Phase 18 Labs — Performance Engineering
Two labs, one loop: define metrics → measure a workload under a config → search
under an SLO constraint. First built cheap — a simulator over mini_vllm with
arrival schedules, spike proxies, and a grid search that refuses impossible SLOs
(lab-01) — then run for real with vllm bench serve, wall-clocks, percentile
distributions, and the tuning report as the deliverable artifact (lab-02).

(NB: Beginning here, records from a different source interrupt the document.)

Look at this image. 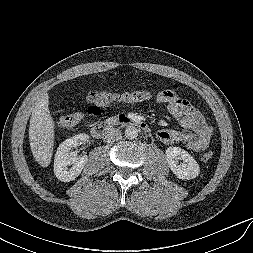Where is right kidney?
Masks as SVG:
<instances>
[{
	"instance_id": "1",
	"label": "right kidney",
	"mask_w": 253,
	"mask_h": 253,
	"mask_svg": "<svg viewBox=\"0 0 253 253\" xmlns=\"http://www.w3.org/2000/svg\"><path fill=\"white\" fill-rule=\"evenodd\" d=\"M86 141H89V136L87 134H79L59 145L54 158V174L60 181H72L82 172L88 157L86 155L77 156L75 152H70V149ZM71 165L72 167L68 168Z\"/></svg>"
}]
</instances>
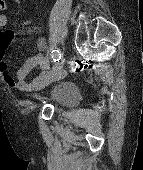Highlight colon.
I'll list each match as a JSON object with an SVG mask.
<instances>
[{
    "label": "colon",
    "instance_id": "obj_1",
    "mask_svg": "<svg viewBox=\"0 0 143 170\" xmlns=\"http://www.w3.org/2000/svg\"><path fill=\"white\" fill-rule=\"evenodd\" d=\"M4 1L3 0H0V10L4 9Z\"/></svg>",
    "mask_w": 143,
    "mask_h": 170
}]
</instances>
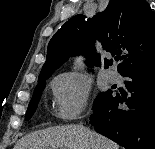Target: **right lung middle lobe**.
<instances>
[{"mask_svg": "<svg viewBox=\"0 0 155 149\" xmlns=\"http://www.w3.org/2000/svg\"><path fill=\"white\" fill-rule=\"evenodd\" d=\"M49 77H46V78H42V79H39L38 80V85L37 87L35 88L34 90V93H33V97L29 103V106H28V109H27V112H26V115H25V119L26 120H29L33 113L35 112L36 108H37V105H38V101L40 99V96L42 94V91L45 87V80L48 79ZM112 92L111 91H107V92H103V93H100L97 98L95 99L94 101V109L100 105L101 103L103 102H106L108 101L109 99L112 98Z\"/></svg>", "mask_w": 155, "mask_h": 149, "instance_id": "dd1d6c3e", "label": "right lung middle lobe"}]
</instances>
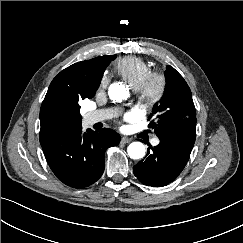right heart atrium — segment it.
Instances as JSON below:
<instances>
[{"instance_id": "right-heart-atrium-1", "label": "right heart atrium", "mask_w": 243, "mask_h": 243, "mask_svg": "<svg viewBox=\"0 0 243 243\" xmlns=\"http://www.w3.org/2000/svg\"><path fill=\"white\" fill-rule=\"evenodd\" d=\"M108 84H109V77L107 74H103L99 83L100 89H105L108 86Z\"/></svg>"}]
</instances>
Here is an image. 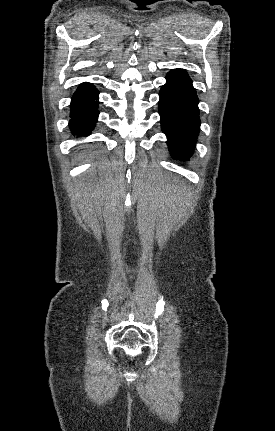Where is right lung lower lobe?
Masks as SVG:
<instances>
[{
  "label": "right lung lower lobe",
  "mask_w": 275,
  "mask_h": 431,
  "mask_svg": "<svg viewBox=\"0 0 275 431\" xmlns=\"http://www.w3.org/2000/svg\"><path fill=\"white\" fill-rule=\"evenodd\" d=\"M98 90L90 83H82L71 101L69 128L75 135L88 136L96 125L98 110Z\"/></svg>",
  "instance_id": "right-lung-lower-lobe-1"
}]
</instances>
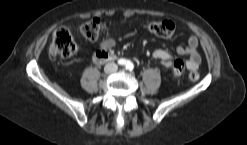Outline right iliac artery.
Wrapping results in <instances>:
<instances>
[{
	"label": "right iliac artery",
	"mask_w": 247,
	"mask_h": 145,
	"mask_svg": "<svg viewBox=\"0 0 247 145\" xmlns=\"http://www.w3.org/2000/svg\"><path fill=\"white\" fill-rule=\"evenodd\" d=\"M118 64L123 66V65L126 64V60L125 59H120V60H118Z\"/></svg>",
	"instance_id": "obj_1"
}]
</instances>
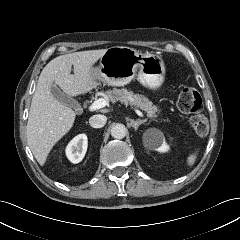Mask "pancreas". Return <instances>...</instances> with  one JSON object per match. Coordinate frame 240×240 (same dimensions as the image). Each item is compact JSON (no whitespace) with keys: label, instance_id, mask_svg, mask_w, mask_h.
Segmentation results:
<instances>
[{"label":"pancreas","instance_id":"1","mask_svg":"<svg viewBox=\"0 0 240 240\" xmlns=\"http://www.w3.org/2000/svg\"><path fill=\"white\" fill-rule=\"evenodd\" d=\"M104 97L113 103L120 101L123 104H129L140 108L142 111H145L147 113V116L149 118H156V113L160 112L159 108L153 105V103L149 101V99L144 95L134 94L132 91H128L125 88H113L112 90L106 91L104 93Z\"/></svg>","mask_w":240,"mask_h":240}]
</instances>
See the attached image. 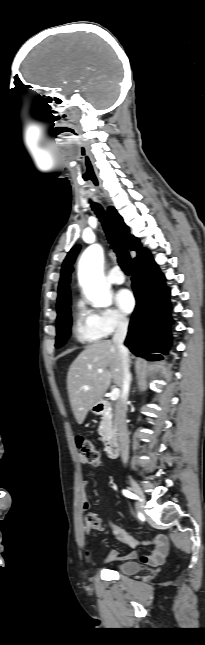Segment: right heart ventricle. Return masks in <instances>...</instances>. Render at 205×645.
Here are the masks:
<instances>
[{
  "label": "right heart ventricle",
  "instance_id": "1",
  "mask_svg": "<svg viewBox=\"0 0 205 645\" xmlns=\"http://www.w3.org/2000/svg\"><path fill=\"white\" fill-rule=\"evenodd\" d=\"M73 332L76 339L84 343L98 342L104 336L96 327L93 314L82 305L75 312Z\"/></svg>",
  "mask_w": 205,
  "mask_h": 645
}]
</instances>
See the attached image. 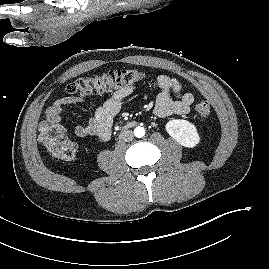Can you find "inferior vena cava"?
I'll use <instances>...</instances> for the list:
<instances>
[{"instance_id":"1","label":"inferior vena cava","mask_w":269,"mask_h":269,"mask_svg":"<svg viewBox=\"0 0 269 269\" xmlns=\"http://www.w3.org/2000/svg\"><path fill=\"white\" fill-rule=\"evenodd\" d=\"M133 137H134V134L131 130H124L119 135V139L125 142L131 141Z\"/></svg>"}]
</instances>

CPU labs follow the standard contract — starter.py (your work), solution.py
(reference), test_lab.py (the spec); default runs the solution,
LAB_IMPL=starter grades yours.
# Whole phase (GPU tests auto-skip without CUDA):
pytest phase-18-performance-engineering/labs -m "not gpu"
# Grade yourself:
LAB_IMPL=starter pytest phase-18-performance-engineering/labs/lab-01-tune-the-knobs -q
Contents
- lab-01-tune-the-knobs
[CPU-OK] - lab-02-benchmark-real-vllm
[GPU-OPT] - What you can do after this phase
Labs
lab-01-tune-the-knobs [CPU-OK]
The loop, built cheap: a simulator running arrival schedules (queueing finally enters the course) with three metrics — TTFT-from-arrival, worst-step tokens (the spike proxy), total steps — and an SLO-constrained grid search that breaks ties toward latency and raises on unsatisfiable SLOs. Two measured surprises: the chunk threshold is per-request (only the budget caps a step globally), and chunking can cost zero throughput when decode steps are already there to hide chunks in. Skills: constraints beat preferences; metric calibration tests; cheap models with known biases shrink expensive searches.
lab-02-benchmark-real-vllm [GPU-OPT]
The loop, run for real: vllm bench serve sweeps with warm servers, two runs per
config, percentiles everywhere, the rate sweep that finds the knee first — and
the tuning report as the artifact (workload, table, distributions, recommendation
with its trade named). The captured sweep reconciles every row against the CPU labs
that predicted it. Skills: the four methodology checks; conservation of suffering
(admission knobs relocate latency); macro before micro; benchmark at the knee.
What you can do after this phase
Run a tuning engagement end to end: state the workload, find the knee, sweep one knob at a time with honest variance, report distributions, and recommend with the trade named — having prototyped the search cheaply enough to afford it. You can also audit anyone else's benchmark in about a minute (workload? warm? percentiles? one knob?), which is its own kind of superpower. Phase 19 sends everything upstream.